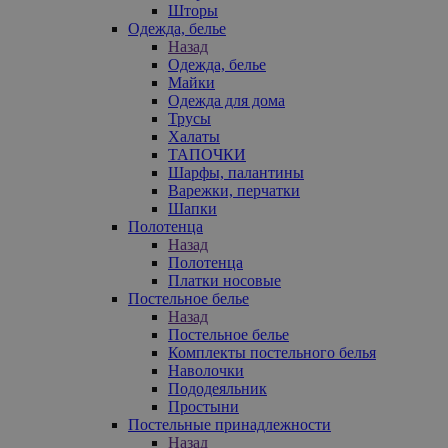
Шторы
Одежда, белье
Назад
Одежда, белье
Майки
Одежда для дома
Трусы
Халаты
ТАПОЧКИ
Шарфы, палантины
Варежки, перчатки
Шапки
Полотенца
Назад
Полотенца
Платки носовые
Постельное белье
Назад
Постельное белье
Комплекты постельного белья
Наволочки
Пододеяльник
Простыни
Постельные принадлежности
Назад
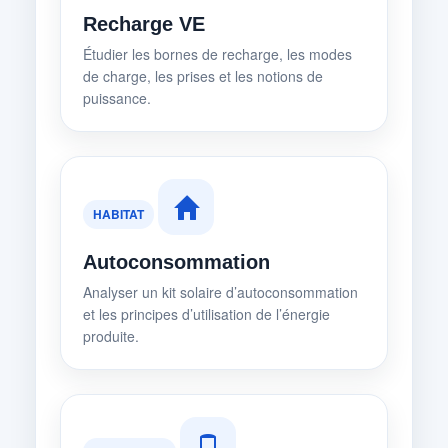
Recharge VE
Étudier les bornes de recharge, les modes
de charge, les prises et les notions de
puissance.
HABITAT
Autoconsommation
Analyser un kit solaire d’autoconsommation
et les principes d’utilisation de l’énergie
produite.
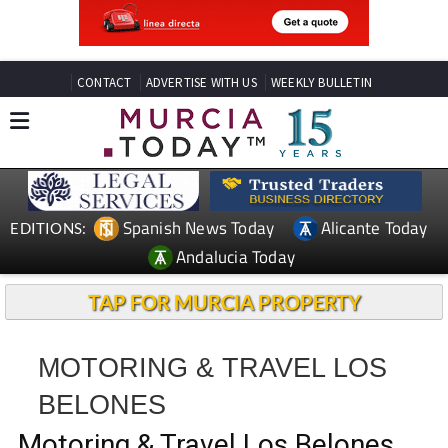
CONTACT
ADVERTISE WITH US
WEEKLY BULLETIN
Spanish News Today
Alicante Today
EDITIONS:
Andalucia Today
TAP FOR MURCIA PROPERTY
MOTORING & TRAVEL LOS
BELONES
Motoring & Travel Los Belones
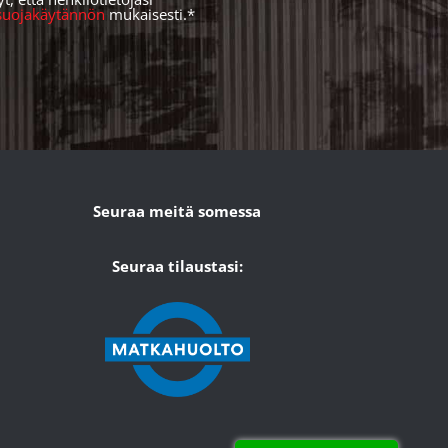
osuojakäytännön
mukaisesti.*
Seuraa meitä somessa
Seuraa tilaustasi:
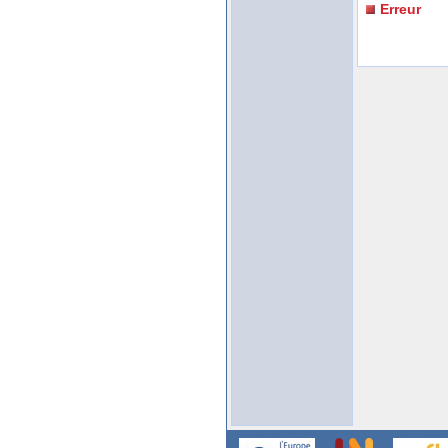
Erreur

▶ **INSTRUCTIONS TO FOLLOW**
Take every line from the data above that holds "Today" and copy it out.

▶ **EXPECTED ANSWER**
Spanish News Today
Alicante Today
Andalucia Today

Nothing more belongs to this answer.